At the core of this artificial construct’s appeal is a kernel of truth: No one can ever be prepared for death, whether a sudden loss or one that’s concluded a long bout of illness. It’s hard to let go. In one of the documentary’s most wrenching scenes, a Korean woman participates in a virtual reality simulation so she can say goodbye to the young daughter she lost. She’s moved to tears, but when she goes to wrap her arms around the child, there’s only an empty space. For all the marvels of this new-age tech, the ache of grief is ultimately more tangible than a hologram. If Severance is a poignant examination of acknowledging one’s grief, rather than attempting to block it out — in employing technology to forget Gemma, Mark is tragically obstructed from regaining a life with her as a consequence — perhaps the idea here, according to psychologist Sherry Turkle, is to learn “how to lose [people] better, not how to pretend they’re still here.”
Unlike Eternal You’s grief-stricken subjects, however, the protagonist of Black Mirror season 7 episode 5 isn’t pretending his former girlfriend is still around. Instead, the wounded Phillip (Paul Giamatti) has gone to extreme lengths to destroy all tangible reminders of her. It took him 15 years to pull himself out of despair, he reveals, after Carol wordlessly walked out on his proposal, and they never reconnected. But like one of Eternal You’s subjects, he too finds bittersweet closure to their abrupt parting through a digital simulation.
A tech company has reached out with news of Carol’s death, asking Phillip for help creating an “immersive memorial” for her by sifting through his memories. By placing a disk on his temple, he can ‘enter’ old photos, sharpening the details of these three-dimensional worlds by attempting to recall them. It’s an episode of the sci-fi anthology series that’s relatively light on gadgetry, instead weighted with lingering regret and unresolved pain. As Phillip retraces their relationship history, fresh revelations emerge. For a show about futuristic technology and its boundless capacity for destruction, the focus here is on large-hearted, vulnerable emotion. In rage, Phillip had once blacked out all photos of Carol, as if attempting to erase her very presence (much like Severance’s Mark). He succeeded, unable to recall what she even looked like anymore. By the end, however, as her face comes into view in the digital world, it’s a treasured, precious sight. Phillip’s episode offers the rarest of Black Mirror pleasures: catharsis.
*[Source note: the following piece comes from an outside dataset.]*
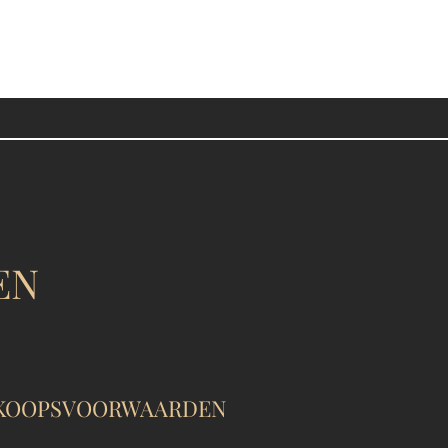
RKET BVBA
EN
KOOPSVOORWAARDEN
Could films about the relationship between technology and grief also offer their makers a measure of comfort? Invention blurs the lines between reel and real, fiction film and documentary — VHS recordings of actor Callie Hernandez’s dad, an MD-turned-alternative doctor, stand in for her character’s. In some scenes, she breaks the fourth wall through voiceovers recalling autobiographical details. With The Shrouds, it’s hard not to read into similarities between Cronenberg and his protagonist, with their identical poofy silver hair and T-shirt-and-blazer wardrobes. Cronenberg’s wife and partner of 43 years, editor Carolyn Zeifman, died of cancer in 2017. Had GriefTech existed, he said, he would’ve used it. In its absence, he made this movie instead. His verdict, however, is definitive. “Art is not therapy,” he said in an interview. “And there is no catharsis.”